# EXERCISE BRIEF
Exact copies of all the entries are required, and no pictures should appear in them.

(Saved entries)
- - -

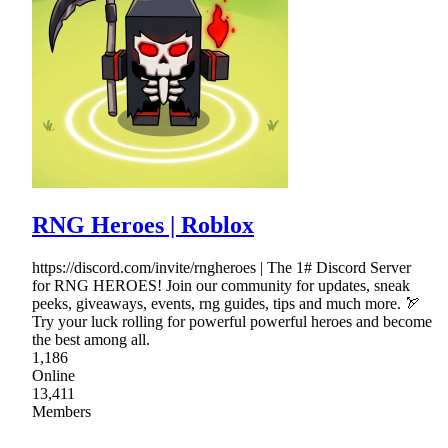
RNG Heroes | Roblox
https://discord.com/invite/rngheroes | The 1# Discord Server
for RNG HEROES! Join our community for updates, sneak
peeks, giveaways, events, rng guides, tips and much more. 🏹
Try your luck rolling for powerful powerful heroes and become
the best among all.
1,186
Online
13,411
Members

- - -

# COMPLETED EXERCISE
RNG Heroes | Roblox
https://discord.com/invite/rngheroes | The 1# Discord Server
for RNG HEROES! Join our community for updates, sneak
peeks, giveaways, events, rng guides, tips and much more. 🏹
Try your luck rolling for powerful powerful heroes and become
the best among all.
1,186
Online
13,411
Members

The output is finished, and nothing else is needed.